Scientific (including creation)

‘New doors open’

‘New doors open’
ET staff writer
ET staff writer
01 January, 2014 4 min read

These were the words of a leading scientist, as he unveiled dozens of new species to a watching world last year. A purring monkey, a vegetarian piranha and a colourful lizard, too shy to fight, were among the latest discoveries of rare and endangered species, according to the World Wildlife Fund (WWF).

Last year the Amazonian rainforest and a hitherto unexplored mountain forest in Mozambique called Mount Mabu revealed to botanists and zoologists dozens of rare species of flora and fauna never seen before.

According to the WWF, expeditions over the past three years to catalogue plant and animal life in the furthest stretches of the Amazon brought news of the discovery of 258 plant, 84 fish, 58 amphibian, 22 reptile, 18 bird and one mammal species, not to mention countless invertebrates and other insects.

Damian Fleming, head of programmes for Brazil and the Amazon at WWF-UK, said, ‘With an average of two new species identified every week for the past four years, it’s clear that the extraordinary Amazon remains one of the most important centres of global biodiversity’.

Mount Mabu

Meanwhile, other teams of explorers, including a camera crew from Google, were trekking deep into the jungle to discover what Mount Mabu could reveal.

A film released at the end of 2013 by Google, called The lost forest of Mt Mabu, showed how the forest had been unknown to any except local villagers until 2005, when scientists exploring Malawi’s mountains noticed a patch of forest on the opposite side of the mountain range.

Using Google Earth maps, they discovered a potential conservation site not yet charted on any map, and so a team from London’s Kew Botanical Gardens was among the first of many to investigate.

Led by Dr Julian Bayliss, a conservation biologist for Kew Gardens who has been looking for potential ‘green spots’ in Africa, the team brought back more than 500 plant specimens.

According to a report in The Guardian, the team found thousands of tropical plant species, saw rare blue duiker antelope, Samango monkeys, elephant shrews, and almost 200 different types of butterflies. Many of these species are new to science and are still being chronicled.

Diversity

The age of long voyages of discovery is over and the age of new technology has brought to us quicker ways of revealing these hidden treasures to mankind.
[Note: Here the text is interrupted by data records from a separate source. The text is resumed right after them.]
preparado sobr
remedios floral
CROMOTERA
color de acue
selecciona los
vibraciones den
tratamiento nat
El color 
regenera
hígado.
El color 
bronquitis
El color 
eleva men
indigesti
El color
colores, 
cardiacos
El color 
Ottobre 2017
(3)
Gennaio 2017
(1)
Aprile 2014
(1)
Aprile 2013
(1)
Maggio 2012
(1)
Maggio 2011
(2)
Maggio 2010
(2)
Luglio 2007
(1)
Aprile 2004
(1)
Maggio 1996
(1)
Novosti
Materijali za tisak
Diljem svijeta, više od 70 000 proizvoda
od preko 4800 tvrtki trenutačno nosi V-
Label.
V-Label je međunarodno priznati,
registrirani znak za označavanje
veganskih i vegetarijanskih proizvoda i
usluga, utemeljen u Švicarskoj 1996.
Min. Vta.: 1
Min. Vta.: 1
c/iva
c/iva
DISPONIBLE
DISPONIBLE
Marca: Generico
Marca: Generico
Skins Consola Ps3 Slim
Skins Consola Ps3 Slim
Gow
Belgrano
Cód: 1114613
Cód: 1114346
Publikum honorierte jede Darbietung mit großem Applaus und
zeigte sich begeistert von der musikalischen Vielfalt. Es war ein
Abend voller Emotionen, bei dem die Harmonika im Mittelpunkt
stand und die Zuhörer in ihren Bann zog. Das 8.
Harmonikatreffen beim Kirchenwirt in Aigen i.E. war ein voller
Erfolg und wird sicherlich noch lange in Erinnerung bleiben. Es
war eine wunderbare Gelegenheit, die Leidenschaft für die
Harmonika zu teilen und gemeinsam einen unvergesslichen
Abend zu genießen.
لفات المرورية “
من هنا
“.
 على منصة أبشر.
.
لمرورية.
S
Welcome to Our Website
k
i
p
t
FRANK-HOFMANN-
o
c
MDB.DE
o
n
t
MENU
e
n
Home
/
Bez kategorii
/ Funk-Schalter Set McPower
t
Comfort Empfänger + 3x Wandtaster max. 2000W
A simple Google Earth mapping system can reveal swathes of uncharted forest, and digital cameras and high-tech equipment can record the rarest of living beings without removing them from their natural habitat.

And, as science discovers more about God’s world, it also discovers how much there is still to learn, and how rich and diverse the creation it tries to understand.

In the 2013 film, Dr Bayliss said, ‘When you enter into a forest, everything changes. Life is buzzing all around you. You’re always asking questions. As soon as you think you have the answers, then new questions, new doors open’.

Science has been called ‘thinking God’s thoughts’ after him. Every new species discovered reminds us, not of that intrusive, mythological deity called ‘evolution’, but of the Lord God, whose creative intelligence and wisdom are unrivalled.

‘You are worthy, our Lord and God, to receive glory and honour and power, for you created all things, and by your will they were created and have their being’ (Revelation 4:11).

Stewardship

The glory of the beauty of the untouched woods (to paraphrase Edward Thomas) should cause us to praise our God. It should also serve as a warning to steward the Earth carefully.

The recently discovered purring Titi Monkey of the Amazon is already in danger of becoming extinct. Dr Fleming said, ‘These same habitats are also under growing threat. The discovery of these new species reaffirms the importance of stepping-up commitments to conserve and sustainably manage the unique biodiversity, and also the goods and services provided by the rainforests to the people and businesses of the region’.

The same technology that helped Dr Bayliss discover the forest on Mount Mabu has also chronicled accurately the deforestation that is swallowing up the Amazonian forest.

In November, the first high-resolution, global map of forest resources was revealed by international researchers, including those from the University of Maryland.

Using 650,000 satellite images taken by Landsat 7, they have charted the changing face of the world’s forests from 2000 to 2012. In that time, the Earth has lost, overall, enough trees to cover the UK several times.


Value

Quoted in the Science journal, Daniel Zarin, of the Climate and Land Use Alliance, said, ‘This new monitoring approach can provide, on a global scale, transparent accountability for monitoring progress toward achieving real declines in deforestation’.

Just as we value and preserve works of art from the world’s greatest artists, so we should value each ‘work of art’ that came, in its first expression, from the hand of the Supreme Creator (Genesis 1).

This world is the arena of both God’s common and redemptive grace, and, in his wisdom, he has chosen to ‘give drink to every beast of the field and causes the grass to grow for the cattle and vegetation for the service of man’ (Psalm 104:11,14).

Let us steward it all for his glory and the blessing of mankind!